* **Problem to work on**: In the listing below, find the line that contains "политики, инноваций и государств" and the line that contains "улучшений: улучшение производств". Quote both and every line between them, exactly, and nothing more.

* **Material provided**:
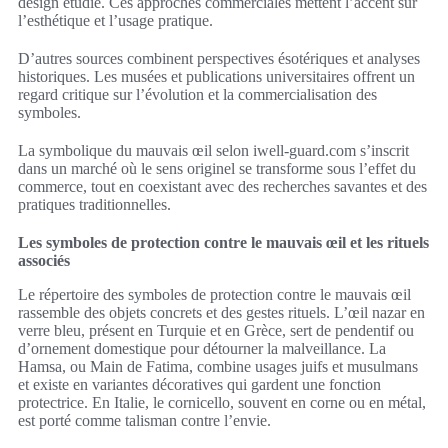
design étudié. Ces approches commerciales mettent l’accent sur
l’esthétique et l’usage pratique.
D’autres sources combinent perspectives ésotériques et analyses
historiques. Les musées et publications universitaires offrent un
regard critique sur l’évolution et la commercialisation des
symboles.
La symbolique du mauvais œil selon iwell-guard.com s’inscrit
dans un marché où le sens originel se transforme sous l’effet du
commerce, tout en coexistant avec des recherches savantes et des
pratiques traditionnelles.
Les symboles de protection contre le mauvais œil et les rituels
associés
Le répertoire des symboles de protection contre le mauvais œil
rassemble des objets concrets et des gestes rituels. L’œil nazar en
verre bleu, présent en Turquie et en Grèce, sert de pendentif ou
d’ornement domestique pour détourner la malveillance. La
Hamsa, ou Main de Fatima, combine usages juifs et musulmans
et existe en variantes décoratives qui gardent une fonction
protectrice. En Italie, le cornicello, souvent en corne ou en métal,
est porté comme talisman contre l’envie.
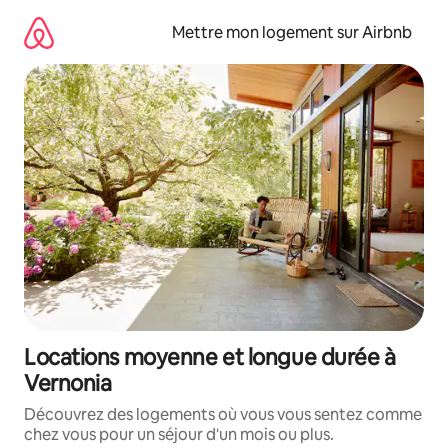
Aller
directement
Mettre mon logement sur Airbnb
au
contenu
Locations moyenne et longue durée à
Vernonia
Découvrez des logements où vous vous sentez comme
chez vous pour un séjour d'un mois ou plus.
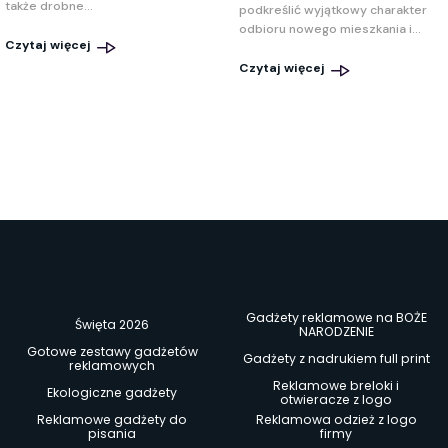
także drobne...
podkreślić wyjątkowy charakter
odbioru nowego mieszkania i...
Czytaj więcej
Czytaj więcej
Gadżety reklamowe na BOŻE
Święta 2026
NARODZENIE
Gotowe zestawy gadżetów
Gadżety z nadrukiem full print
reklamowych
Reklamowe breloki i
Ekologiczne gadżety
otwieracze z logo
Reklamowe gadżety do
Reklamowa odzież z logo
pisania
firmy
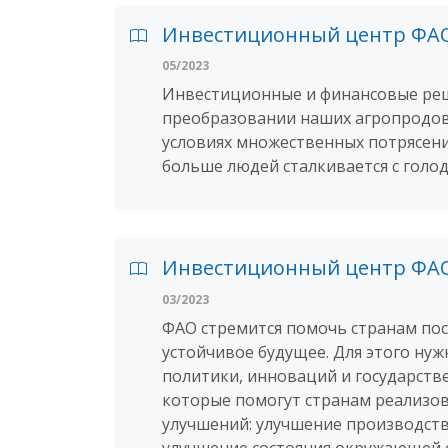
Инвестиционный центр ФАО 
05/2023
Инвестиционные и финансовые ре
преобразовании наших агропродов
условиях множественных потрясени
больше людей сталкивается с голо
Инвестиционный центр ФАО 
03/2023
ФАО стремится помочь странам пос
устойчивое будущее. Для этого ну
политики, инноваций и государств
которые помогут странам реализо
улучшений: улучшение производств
* * *
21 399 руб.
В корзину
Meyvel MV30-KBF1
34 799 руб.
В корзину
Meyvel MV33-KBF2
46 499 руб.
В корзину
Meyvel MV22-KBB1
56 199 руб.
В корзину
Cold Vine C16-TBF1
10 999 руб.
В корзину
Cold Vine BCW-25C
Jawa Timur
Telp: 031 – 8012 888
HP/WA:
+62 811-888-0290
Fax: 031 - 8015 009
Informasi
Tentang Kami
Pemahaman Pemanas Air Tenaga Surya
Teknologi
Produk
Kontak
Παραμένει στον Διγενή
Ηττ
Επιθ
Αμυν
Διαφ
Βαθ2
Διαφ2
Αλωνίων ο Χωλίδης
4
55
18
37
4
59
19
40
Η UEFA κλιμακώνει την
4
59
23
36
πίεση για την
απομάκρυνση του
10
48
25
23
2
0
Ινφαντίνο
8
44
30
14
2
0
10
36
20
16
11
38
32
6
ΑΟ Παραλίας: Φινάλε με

* **Task result**:
политики, инноваций и государств
которые помогут странам реализо
улучшений: улучшение производств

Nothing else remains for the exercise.